*** Block opens ***

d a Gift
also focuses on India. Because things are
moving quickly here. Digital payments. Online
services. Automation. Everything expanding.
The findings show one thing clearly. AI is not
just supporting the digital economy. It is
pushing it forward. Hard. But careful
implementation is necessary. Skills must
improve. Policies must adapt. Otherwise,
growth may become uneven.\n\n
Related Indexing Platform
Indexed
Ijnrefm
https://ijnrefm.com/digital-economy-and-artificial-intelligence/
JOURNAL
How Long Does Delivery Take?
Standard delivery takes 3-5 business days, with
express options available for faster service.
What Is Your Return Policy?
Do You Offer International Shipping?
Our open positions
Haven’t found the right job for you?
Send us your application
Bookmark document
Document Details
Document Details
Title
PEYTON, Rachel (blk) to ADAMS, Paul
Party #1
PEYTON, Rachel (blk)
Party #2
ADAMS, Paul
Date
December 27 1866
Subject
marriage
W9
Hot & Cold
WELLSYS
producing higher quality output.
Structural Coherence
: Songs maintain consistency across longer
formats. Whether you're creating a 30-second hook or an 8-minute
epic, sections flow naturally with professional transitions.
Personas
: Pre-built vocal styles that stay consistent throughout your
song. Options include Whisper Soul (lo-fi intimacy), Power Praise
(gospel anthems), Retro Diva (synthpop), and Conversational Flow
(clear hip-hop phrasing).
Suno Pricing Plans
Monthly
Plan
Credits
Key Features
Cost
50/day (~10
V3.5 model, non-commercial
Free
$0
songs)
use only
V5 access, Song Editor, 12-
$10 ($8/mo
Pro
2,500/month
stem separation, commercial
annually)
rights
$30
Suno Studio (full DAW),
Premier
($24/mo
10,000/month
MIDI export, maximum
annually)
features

*** Block closes ***

* _What is expected_: Return the full listing unchanged.

* _Exercise output_:
d a Gift
also focuses on India. Because things are
moving quickly here. Digital payments. Online
services. Automation. Everything expanding.
The findings show one thing clearly. AI is not
just supporting the digital economy. It is
pushing it forward. Hard. But careful
implementation is necessary. Skills must
improve. Policies must adapt. Otherwise,
growth may become uneven.\n\n
Related Indexing Platform
Indexed
Ijnrefm
https://ijnrefm.com/digital-economy-and-artificial-intelligence/
JOURNAL
How Long Does Delivery Take?
Standard delivery takes 3-5 business days, with
express options available for faster service.
What Is Your Return Policy?
Do You Offer International Shipping?
Our open positions
Haven’t found the right job for you?
Send us your application
Bookmark document
Document Details
Document Details
Title
PEYTON, Rachel (blk) to ADAMS, Paul
Party #1
PEYTON, Rachel (blk)
Party #2
ADAMS, Paul
Date
December 27 1866
Subject
marriage
W9
Hot & Cold
WELLSYS
producing higher quality output.
Structural Coherence
: Songs maintain consistency across longer
formats. Whether you're creating a 30-second hook or an 8-minute
epic, sections flow naturally with professional transitions.
Personas
: Pre-built vocal styles that stay consistent throughout your
song. Options include Whisper Soul (lo-fi intimacy), Power Praise
(gospel anthems), Retro Diva (synthpop), and Conversational Flow
(clear hip-hop phrasing).
Suno Pricing Plans
Monthly
Plan
Credits
Key Features
Cost
50/day (~10
V3.5 model, non-commercial
Free
$0
songs)
use only
V5 access, Song Editor, 12-
$10 ($8/mo
Pro
2,500/month
stem separation, commercial
annually)
rights
$30
Suno Studio (full DAW),
Premier
($24/mo
10,000/month
MIDI export, maximum
annually)
features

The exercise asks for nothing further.